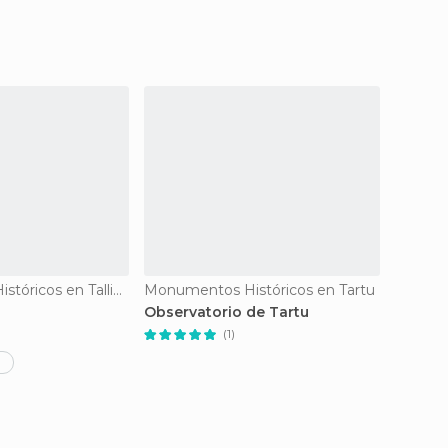
Monumentos Históricos en Tallinn
Monumentos Históricos en Tartu
Monume
Observatorio de Tartu
Plaza R
(1)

**What this task involves**
Filter the records, keeping only lines that contain "Monumentos", and show those lines.

**Answer for the task**
Monumentos Históricos en Tallinn
Monumentos Históricos en Tartu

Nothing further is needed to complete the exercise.